▸ **Instructions to follow**: Of all the entries below, retype only the lines from the one with "רצפת האגן, כמו" through the one with "תמיכה מהסביבה הקרובה יכולה להוות מרכיב חשוב", exactly as they appear.

┌────────

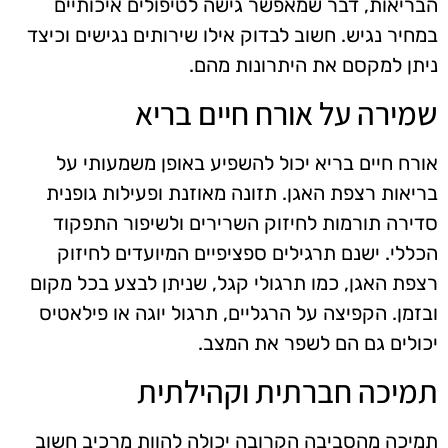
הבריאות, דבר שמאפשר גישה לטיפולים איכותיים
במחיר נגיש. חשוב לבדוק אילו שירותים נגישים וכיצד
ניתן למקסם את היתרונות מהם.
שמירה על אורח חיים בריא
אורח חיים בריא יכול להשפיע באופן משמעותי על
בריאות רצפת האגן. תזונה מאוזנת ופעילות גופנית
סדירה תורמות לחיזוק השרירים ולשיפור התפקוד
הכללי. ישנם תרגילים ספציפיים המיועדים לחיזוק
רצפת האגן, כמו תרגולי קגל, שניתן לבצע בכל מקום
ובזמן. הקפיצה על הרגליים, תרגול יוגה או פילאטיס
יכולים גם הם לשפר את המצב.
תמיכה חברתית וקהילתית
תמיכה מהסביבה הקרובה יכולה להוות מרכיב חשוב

└────────
┌────────

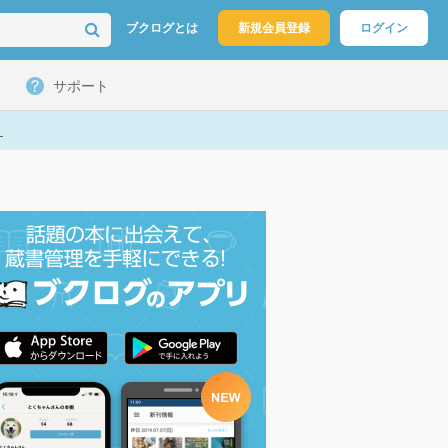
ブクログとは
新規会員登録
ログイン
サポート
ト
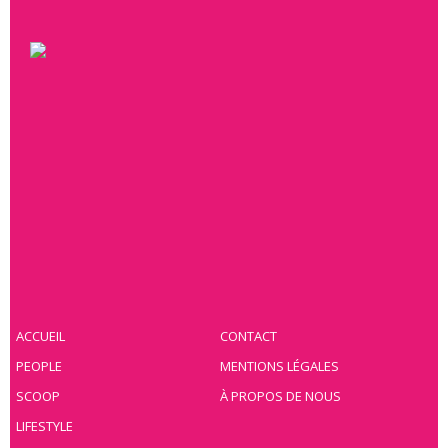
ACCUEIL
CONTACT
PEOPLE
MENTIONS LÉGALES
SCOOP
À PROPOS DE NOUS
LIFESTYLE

└────────

▸ **Response area**:
רצפת האגן, כמו תרגולי קגל, שניתן לבצע בכל מקום
ובזמן. הקפיצה על הרגליים, תרגול יוגה או פילאטיס
יכולים גם הם לשפר את המצב.
תמיכה חברתית וקהילתית
תמיכה מהסביבה הקרובה יכולה להוות מרכיב חשוב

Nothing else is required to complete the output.